Precisamente, la tolerancia parece una respuesta muy vaga, sobre todo si la ofrecen las autoridades. Viene bien animar a la tolerancia para que la sociedad la viva y aplique; pero se debe esperar algo más concreto de quien tiene el poder, como por ejemplo el reconocimiento —o no— de un derecho. Lo malo no es que la tolerancia se practique por quienes tienen puestos de responsabilidad, a menudo la historia a demostrado que el disimulo ahorra problemas cuando otras opciones no garantizan la paz ni conducen a algo mejor; lo peor es que este recurso a la tolerancia está huérfano de argumentos y de reflexión previa.

Alguien ha hablado de «vista gorda» para aludir a la postura ante el velo en España en los últimos años. No sorprende, porque muchos dan a la tolerancia esa definición. Cualquiera puede comprobar cómo el indiferentismo se ha ido adueñando del concepto, suplantando su contenido e identificando al tolerante con el simple «pasota». De este modo, ser tolerante no sólo está prestigiado por coincidir con lo políticamente correcto, sino por resultar enormemente fácil: basta con que a uno le dé igual cualquier disparate que haga su vecino y a continuación se llene la boca de respeto. La tolerancia retiene su fuerza en funcionar conforme a criterios. El auténtico tolerante posee firmes convicciones y sólo desde ellas decide respetar la diferencia del otro —justamente porque hay convicciones existe diferencia, y por tanto tolerancia—. Pero, ¿cuáles son los criterios aquí? ¿Por qué podemos decir que llevar velo no importa, o bien todo lo contrario? El laicismo rampante contiene las convicciones del vacío y la creencia de la nada. Es un no ser, un anti- que se apoya sólo en imposturas de modernidad rancia, y su carácter tolerante es una más de ellas.

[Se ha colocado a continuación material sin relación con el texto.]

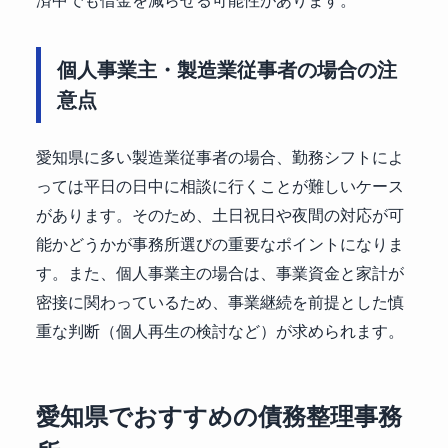
個人事業主・製造業従事者の場合の注
意点
愛知県に多い製造業従事者の場合、勤務シフトによ
っては平日の日中に相談に行くことが難しいケース
があります。そのため、土日祝日や夜間の対応が可
能かどうかが事務所選びの重要なポイントになりま
す。また、個人事業主の場合は、事業資金と家計が
密接に関わっているため、事業継続を前提とした慎
重な判断（個人再生の検討など）が求められます。
愛知県でおすすめの債務整理事務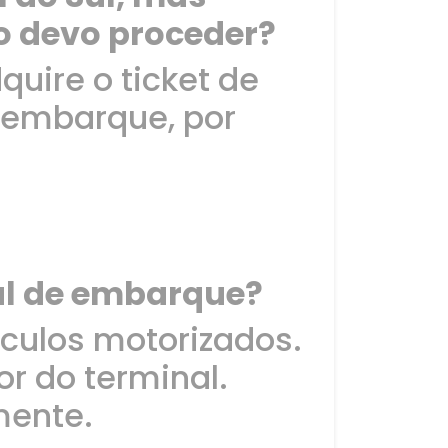
o devo proceder?
uire o ticket de
o embarque, por
l de embarque?
ículos motorizados.
r do terminal.
mente.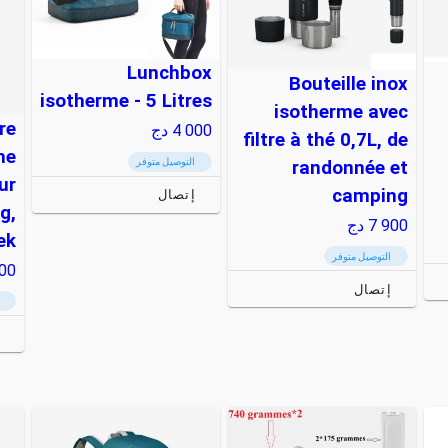
Lunchbox
Bouteille inox
isotherme - 5 Litres
isotherme avec
re
4 000
دج
filtre à thé 0,7L, de
me
التوصيل متوفر
randonnée et
ur
camping
إتصال
g,
7 900
دج
ek
التوصيل متوفر
00
إتصال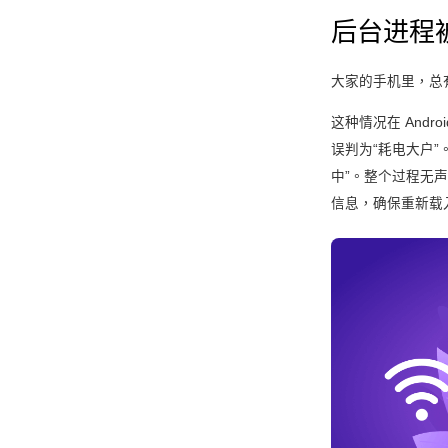
后台进程
大家的手机里，总
这种情况在 Andr
误判为“耗电大户
中”。整个过程无
信息，确保重新载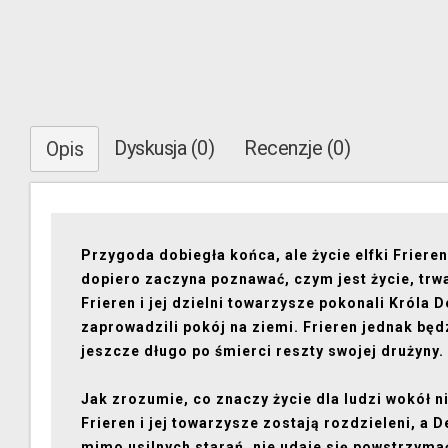
Dyskusja (0)
Recenzje (0)
Opis
Przygoda dobiegła końca, ale życie elfki Frieren
dopiero zaczyna poznawać, czym jest życie, trw
Frieren i jej dzielni towarzysze pokonali Króla
zaprowadzili pokój na ziemi. Frieren jednak będ
jeszcze długo po śmierci reszty swojej drużyny.
Jak zrozumie, co znaczy życie dla ludzi wokół n
Frieren i jej towarzysze zostają rozdzieleni, a 
mimo usilnych starań, nie udaje się powstrzym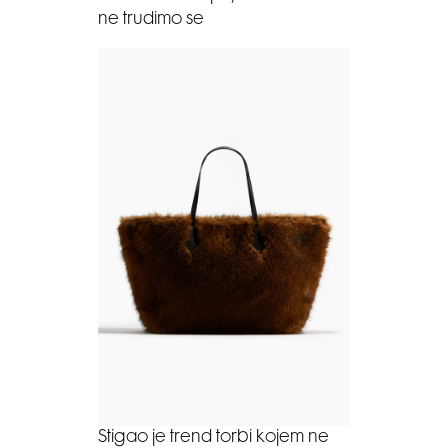
ne trudimo se
Stigao je trend torbi kojem ne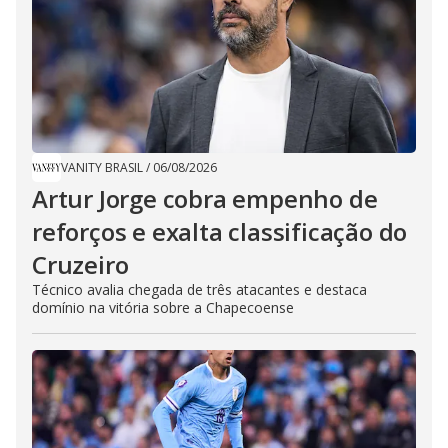
VANITY BRASIL
/
06/08/2026
Artur Jorge cobra empenho de
reforços e exalta classificação do
Cruzeiro
Técnico avalia chegada de três atacantes e destaca
domínio na vitória sobre a Chapecoense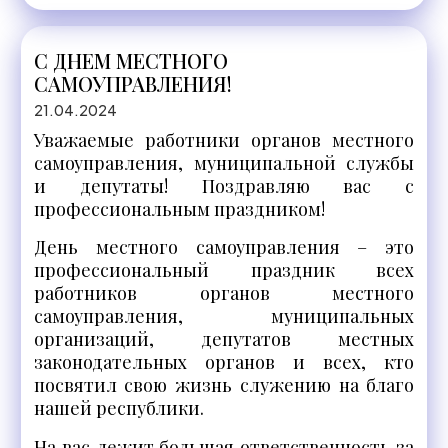
С ДНЕМ МЕСТНОГО
САМОУПРАВЛЕНИЯ!
21.04.2024
Уважаемые работники органов местного
самоуправления, муниципальной службы
и депутаты! Поздравляю вас с
профессиональным праздником!
День местного самоуправления – это
профессиональный праздник всех
работников органов местного
самоуправления, муниципальных
организаций, депутатов местных
законодательных органов и всех, кто
посвятил свою жизнь служению на благо
нашей республики.
На вас лежит большая ответственность за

En este clima social, al que no escapan las altas instancias gubernamentales, el problema del velo se solventa con una suavón gesto de tolerancia. Habría que tomarse más en serio estos casos que sólo son la punta del iceberg. Tal vez, después de una honda reflexión sobre este y otros desafíos que plantea el islam a la sociedad occidental, haya que acabar optando por actitudes de auténtica tolerancia. Lo que inquieta es que la tolerancia que se aplica ahora parezca un recurso para inconscientes que no atisban la magnitud de lo que se avecina.